Endangered Dreams: The Great Depression in California
California, Wallace Stegner observed, is like the rest of the United States, only more so. Indeed, the Golden State has always seemed to be a place where the hopes and fears of the American dream have been played out in a bigger and bolder way. And no one has done more to capture this epic story than Kevin Starr, in his acclaimed series of gripping social and cultural histories. Now Starr carries his account into the 1930s, when the political extremes that threatened so much of the Depression-ravaged world--fascism and communism--loomed large across the California landscape.
In Endangered Dreams, Starr paints a portrait that is both detailed and panoramic, offering a vivid look at the personalities and events that shaped a decade of explosive tension.
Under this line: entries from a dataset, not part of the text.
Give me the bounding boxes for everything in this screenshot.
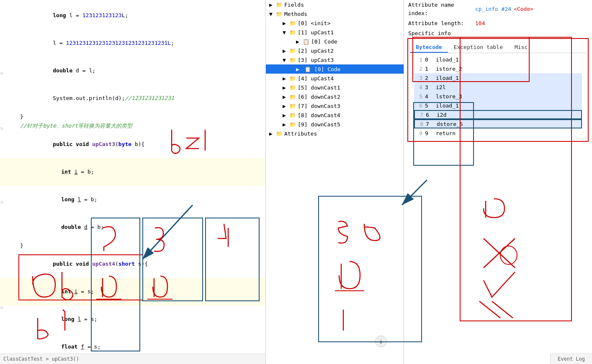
attr-name-row: Attribute name index: cp_info #24 <Code>: [404, 0, 592, 18]
tree-item-upcast1-code[interactable]: ▶ 📋 [0] Code: [266, 37, 404, 46]
attr-name-cpinfo: cp_info #24: [475, 5, 511, 13]
attr-length-row: Attribute length: 104: [404, 18, 592, 28]
code-editor-panel: long l = 123123123123L; l = 123123123123…: [0, 0, 266, 364]
code-line-12: int i = s;: [0, 278, 265, 305]
event-log-button[interactable]: Event Log: [550, 354, 592, 364]
tree-item-downcast1[interactable]: ▶ 📁 [5] downCast1: [266, 83, 404, 92]
expand-arrow-dc3: ▶: [283, 103, 289, 109]
tabs-row: Bytecode Exception table Misc: [410, 42, 586, 53]
tree-item-upcast1[interactable]: ▼ 📁 [1] upCast1: [266, 28, 404, 37]
tab-misc[interactable]: Misc: [509, 42, 533, 53]
expand-arrow-attributes: ▶: [269, 131, 276, 137]
code-line-13: long l = s;: [0, 305, 265, 333]
bc-row-6: 7 6 i2d: [414, 110, 582, 119]
tree-item-init[interactable]: ▶ 📁 [0] <init>: [266, 18, 404, 28]
attr-name-label: Attribute name index:: [408, 1, 475, 18]
code-line-2: l = 1231231231231231231231231231231L;: [0, 29, 265, 57]
tree-item-upcast2[interactable]: ▶ 📁 [2] upCast2: [266, 46, 404, 55]
breadcrumb-text: ClassCastTest > upCast3(): [3, 356, 79, 362]
tree-item-methods[interactable]: ▼ 📁 Methods: [266, 9, 404, 18]
tree-panel: ▶ 📁 Fields ▼ 📁 Methods ▶ 📁 [0] <init> ▼ …: [266, 0, 404, 364]
expand-arrow-uc3code: ▶: [296, 66, 303, 72]
code-line-6: public void upCast3(byte b){: [0, 131, 265, 158]
main-layout: long l = 123123123123L; l = 123123123123…: [0, 0, 592, 364]
add-button[interactable]: +: [375, 336, 387, 347]
specific-info-box: Bytecode Exception table Misc 1 0 iload_…: [407, 38, 589, 142]
fold-arrow-1[interactable]: ▷: [1, 70, 4, 76]
tree-item-downcast5[interactable]: ▶ 📁 [9] downCast5: [266, 120, 404, 129]
fold-arrow-4[interactable]: ▷: [1, 305, 4, 310]
bc-row-3: 4 3 i2l: [414, 82, 582, 92]
code-line-7: int i = b;: [0, 158, 265, 186]
bc-row-7: 8 7 dstore_5: [414, 119, 582, 128]
expand-arrow-upcast2: ▶: [283, 48, 289, 54]
code-line-9: double d = b;: [0, 213, 265, 241]
code-line-4: System.out.println(d);//1231231231231: [0, 85, 265, 112]
attr-length-label: Attribute length:: [408, 19, 475, 28]
bc-row-2: 3 2 iload_1: [414, 73, 582, 82]
expand-arrow-fields: ▶: [269, 2, 276, 8]
expand-arrow-methods: ▼: [269, 11, 276, 17]
code-line-10: }: [0, 241, 265, 250]
code-line-comment1: //针对于byte、short等转换为容量大的类型: [0, 121, 265, 131]
tree-container: ▶ 📁 Fields ▼ 📁 Methods ▶ 📁 [0] <init> ▼ …: [266, 0, 404, 138]
expand-arrow-dc2: ▶: [283, 94, 289, 100]
fold-arrow-2[interactable]: ▷: [1, 126, 4, 131]
tree-item-downcast3[interactable]: ▶ 📁 [7] downCast3: [266, 101, 404, 110]
breadcrumb-bar: ClassCastTest > upCast3(): [0, 354, 266, 364]
tree-item-attributes[interactable]: ▶ 📁 Attributes: [266, 129, 404, 138]
expand-arrow-upcast4: ▶: [283, 75, 289, 82]
bc-row-1: 2 1 istore_2: [414, 64, 582, 73]
attr-name-code: <Code>: [514, 5, 533, 13]
code-line-1: long l = 123123123123L;: [0, 2, 265, 29]
specific-info-label: Specific info: [404, 28, 592, 38]
code-line-8: long l = b;: [0, 186, 265, 213]
fold-arrow-3[interactable]: ▷: [1, 199, 4, 205]
expand-arrow-dc1: ▶: [283, 85, 289, 91]
code-line-11: public void upCast4(short s){: [0, 250, 265, 278]
expand-arrow-upcast3: ▼: [283, 57, 289, 63]
tree-item-upcast4[interactable]: ▶ 📁 [4] upCast4: [266, 74, 404, 83]
tree-item-upcast3[interactable]: ▼ 📁 [3] upCast3: [266, 55, 404, 64]
attr-length-value: 104: [475, 19, 485, 28]
tab-exception-table[interactable]: Exception table: [448, 42, 509, 53]
bc-row-5: 6 5 iload_1: [414, 101, 582, 110]
code-line-5: }: [0, 112, 265, 121]
tab-bytecode[interactable]: Bytecode: [410, 42, 448, 53]
expand-arrow-uc1code: ▶: [296, 38, 303, 45]
bc-row-4: 5 4 lstore_3: [414, 92, 582, 101]
tree-item-upcast3-code[interactable]: ▶ 📋 [0] Code: [266, 64, 404, 74]
expand-arrow-dc5: ▶: [283, 121, 289, 128]
tree-item-downcast4[interactable]: ▶ 📁 [8] downCast4: [266, 110, 404, 120]
expand-arrow-upcast1: ▼: [283, 29, 289, 36]
bytecode-area: 1 0 iload_1 2 1 istore_2 3 2 iload_1 4 3: [410, 53, 586, 139]
bc-row-0: 1 0 iload_1: [414, 55, 582, 64]
right-panel: Attribute name index: cp_info #24 <Code>…: [404, 0, 592, 364]
bc-row-8: 9 9 return: [414, 128, 582, 138]
code-line-3: double d = l;: [0, 57, 265, 85]
tree-item-downcast2[interactable]: ▶ 📁 [6] downCast2: [266, 92, 404, 101]
tree-item-fields[interactable]: ▶ 📁 Fields: [266, 0, 404, 9]
expand-arrow-dc4: ▶: [283, 112, 289, 118]
event-log-label: Event Log: [558, 356, 585, 362]
expand-arrow-init: ▶: [283, 20, 289, 26]
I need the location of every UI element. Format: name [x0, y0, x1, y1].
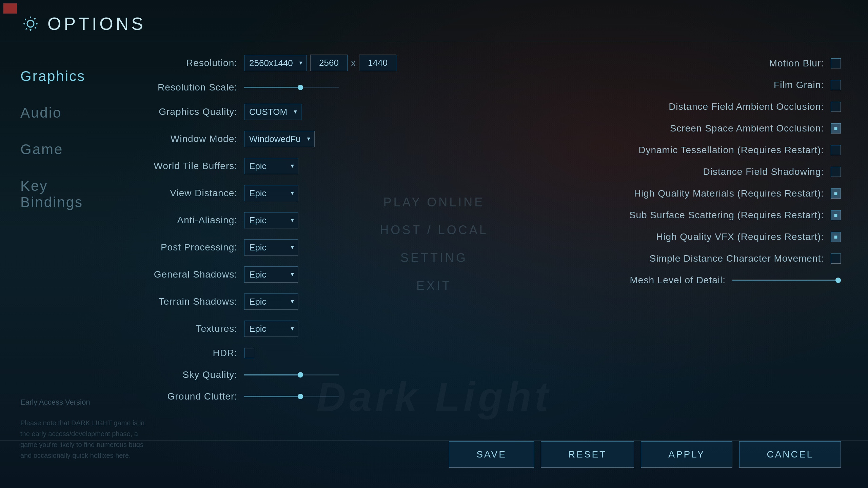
sidebar-item-key-bindings[interactable]: Key Bindings: [20, 178, 88, 210]
terrain-shadows-label: Terrain Shadows:: [136, 296, 237, 307]
resolution-scale-label: Resolution Scale:: [136, 82, 237, 93]
textures-label: Textures:: [136, 323, 237, 334]
sidebar-item-game[interactable]: Game: [20, 141, 88, 158]
world-tile-buffers-row: World Tile Buffers: Epic High Medium Low: [136, 158, 471, 174]
resolution-row: Resolution: 868x488 1920x1080 2560x144…: [136, 55, 471, 71]
save-button[interactable]: SAVE: [449, 441, 534, 468]
resolution-dropdown-wrapper[interactable]: 868x488 1920x1080 868x488: [244, 55, 307, 71]
dynamic-tessellation-checkbox[interactable]: [831, 145, 841, 155]
resolution-control: 868x488 1920x1080 868x488 x: [244, 55, 396, 71]
world-tile-buffers-dropdown[interactable]: Epic High Medium Low: [244, 158, 298, 174]
high-quality-vfx-checkbox[interactable]: [831, 232, 841, 242]
general-shadows-dropdown-wrapper[interactable]: Epic High Medium Low: [244, 266, 298, 283]
general-shadows-dropdown[interactable]: Epic High Medium Low: [244, 266, 298, 283]
world-tile-buffers-dropdown-wrapper[interactable]: Epic High Medium Low: [244, 158, 298, 174]
resolution-label: Resolution:: [136, 58, 237, 68]
graphics-quality-row: Graphics Quality: CUSTOM Low Medium High…: [136, 104, 471, 120]
distance-field-ao-checkbox[interactable]: [831, 102, 841, 112]
distance-field-shadowing-row: Distance Field Shadowing:: [505, 166, 841, 177]
resolution-inputs: x: [310, 55, 396, 71]
motion-blur-checkbox[interactable]: [831, 58, 841, 68]
bg-menu-exit: EXIT: [416, 279, 452, 293]
hdr-row: HDR:: [136, 348, 471, 359]
reset-button[interactable]: RESET: [541, 441, 634, 468]
bottom-separator: [0, 440, 868, 441]
screen-space-ao-row: Screen Space Ambient Occlusion:: [505, 123, 841, 134]
general-shadows-label: General Shadows:: [136, 269, 237, 280]
post-processing-control: Epic High Medium Low: [244, 239, 298, 256]
high-quality-materials-row: High Quality Materials (Requires Restart…: [505, 188, 841, 199]
mesh-lod-label: Mesh Level of Detail:: [630, 275, 726, 286]
ground-clutter-label: Ground Clutter:: [136, 391, 237, 402]
simple-distance-char-checkbox[interactable]: [831, 253, 841, 264]
dynamic-tessellation-row: Dynamic Tessellation (Requires Restart):: [505, 145, 841, 156]
sub-surface-scattering-label: Sub Surface Scattering (Requires Restart…: [629, 210, 824, 221]
distance-field-shadowing-label: Distance Field Shadowing:: [703, 166, 824, 177]
simple-distance-char-row: Simple Distance Character Movement:: [505, 253, 841, 264]
apply-button[interactable]: APPLY: [641, 441, 732, 468]
world-tile-buffers-control: Epic High Medium Low: [244, 158, 298, 174]
sidebar-item-audio[interactable]: Audio: [20, 105, 88, 121]
anti-aliasing-label: Anti-Aliasing:: [136, 215, 237, 226]
hdr-checkbox[interactable]: [244, 348, 254, 358]
high-quality-materials-label: High Quality Materials (Requires Restart…: [634, 188, 824, 199]
view-distance-control: Epic High Medium Low: [244, 185, 298, 201]
mesh-lod-slider[interactable]: [732, 280, 841, 281]
mesh-lod-row: Mesh Level of Detail:: [505, 275, 841, 286]
post-processing-label: Post Processing:: [136, 242, 237, 253]
post-processing-dropdown[interactable]: Epic High Medium Low: [244, 239, 298, 256]
anti-aliasing-dropdown-wrapper[interactable]: Epic High Medium Low: [244, 212, 298, 228]
textures-row: Textures: Epic High Medium Low: [136, 321, 471, 337]
film-grain-checkbox[interactable]: [831, 80, 841, 90]
film-grain-label: Film Grain:: [774, 80, 824, 90]
sidebar-item-graphics[interactable]: Graphics: [20, 68, 88, 84]
distance-field-ao-label: Distance Field Ambient Occlusion:: [669, 101, 824, 112]
distance-field-ao-row: Distance Field Ambient Occlusion:: [505, 101, 841, 112]
high-quality-materials-checkbox[interactable]: [831, 188, 841, 199]
graphics-quality-label: Graphics Quality:: [136, 106, 237, 117]
post-processing-dropdown-wrapper[interactable]: Epic High Medium Low: [244, 239, 298, 256]
high-quality-vfx-row: High Quality VFX (Requires Restart):: [505, 231, 841, 242]
background-menu: PLAY ONLINE HOST / LOCAL SETTING EXIT: [380, 195, 488, 293]
world-tile-buffers-label: World Tile Buffers:: [136, 161, 237, 171]
graphics-quality-control: CUSTOM Low Medium High Epic: [244, 104, 301, 120]
sub-surface-scattering-row: Sub Surface Scattering (Requires Restart…: [505, 210, 841, 221]
motion-blur-label: Motion Blur:: [769, 58, 824, 69]
resolution-height[interactable]: [359, 55, 396, 71]
graphics-quality-dropdown[interactable]: CUSTOM Low Medium High Epic: [244, 104, 301, 120]
resolution-scale-slider[interactable]: [244, 87, 339, 88]
film-grain-row: Film Grain:: [505, 80, 841, 90]
general-shadows-control: Epic High Medium Low: [244, 266, 298, 283]
version-description: Please note that DARK LIGHT game is in t…: [20, 418, 149, 461]
terrain-shadows-dropdown-wrapper[interactable]: Epic High Medium Low: [244, 293, 298, 310]
anti-aliasing-dropdown[interactable]: Epic High Medium Low: [244, 212, 298, 228]
page-title: OPTIONS: [47, 14, 146, 34]
screen-space-ao-label: Screen Space Ambient Occlusion:: [670, 123, 824, 134]
window-mode-dropdown[interactable]: WindowedFu Fullscreen Windowed: [244, 131, 315, 147]
settings-right: Motion Blur: Film Grain: Distance Field …: [505, 55, 841, 471]
distance-field-shadowing-checkbox[interactable]: [831, 167, 841, 177]
window-mode-dropdown-wrapper[interactable]: WindowedFu Fullscreen Windowed: [244, 131, 315, 147]
cancel-button[interactable]: CANCEL: [739, 441, 841, 468]
resolution-scale-row: Resolution Scale:: [136, 82, 471, 93]
resolution-width[interactable]: [310, 55, 348, 71]
graphics-quality-dropdown-wrapper[interactable]: CUSTOM Low Medium High Epic: [244, 104, 301, 120]
bg-menu-play-online: PLAY ONLINE: [383, 195, 485, 209]
close-button[interactable]: [3, 3, 17, 14]
window-mode-row: Window Mode: WindowedFu Fullscreen Windo…: [136, 131, 471, 147]
high-quality-vfx-label: High Quality VFX (Requires Restart):: [656, 231, 824, 242]
terrain-shadows-dropdown[interactable]: Epic High Medium Low: [244, 293, 298, 310]
sub-surface-scattering-checkbox[interactable]: [831, 210, 841, 220]
resolution-scale-control: [244, 87, 339, 88]
watermark: Dark Light: [316, 373, 551, 420]
textures-dropdown-wrapper[interactable]: Epic High Medium Low: [244, 321, 298, 337]
view-distance-dropdown[interactable]: Epic High Medium Low: [244, 185, 298, 201]
view-distance-label: View Distance:: [136, 188, 237, 199]
view-distance-dropdown-wrapper[interactable]: Epic High Medium Low: [244, 185, 298, 201]
textures-control: Epic High Medium Low: [244, 321, 298, 337]
screen-space-ao-checkbox[interactable]: [831, 123, 841, 134]
resolution-dropdown[interactable]: 868x488 1920x1080 868x488: [244, 55, 307, 71]
bg-menu-setting: SETTING: [400, 251, 468, 265]
hdr-control: [244, 348, 254, 358]
textures-dropdown[interactable]: Epic High Medium Low: [244, 321, 298, 337]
He begins with the rise of radicalism on the Pacific Coast, which erupted when the Great Depression swept over California in the 1930s. Starr captures the triumphs and tumult of the great agricultural strikes in the Imperial Valley, the San Joaquin Valley, Stockton, and Salinas, identifying the crucial role played by Communist organizers; he also shows how, after some successes, the Communists disbanded their unions on direct orders of the Comintern in 1935. The highpoint of social conflict, however, was 1934, the year of the coastwide maritime strike, and here Starr's narrative talents are at their best, as he brings to life the astonishing general strike that took control of San Francisco, where workers led by charismatic longshoreman Harry Bridges mounted the barricades to stand off National Guardsmen. That same year socialist Upton Sinclair won the Democratic nomination for governor, and he launched his dramatic End Poverty in California (EPIC) campaign. In the end, however, these challenges galvanized the Right in a corporate, legal, and vigilante counterattack that crushed both organized labor and Sinclair. And yet, the Depression also brought out the finest in Californians: state Democrats fought for a local New Deal; California natives helped care for more than a million impoverished migrants through public and private programs; artists movingly documented the impact of the Depression; and an unprecedented program of public works (capped by the Golden Gate Bridge) made the California we know today possible.
In capturing the powerful forces that swept the state during the 1930s--radicalism, repression, construction, and artistic expression--Starr weaves an insightful analysis into his narrative fabric. Out of a shattered decade of economic and social dislocation, he constructs a coherent whole and a mirror for understanding our own time.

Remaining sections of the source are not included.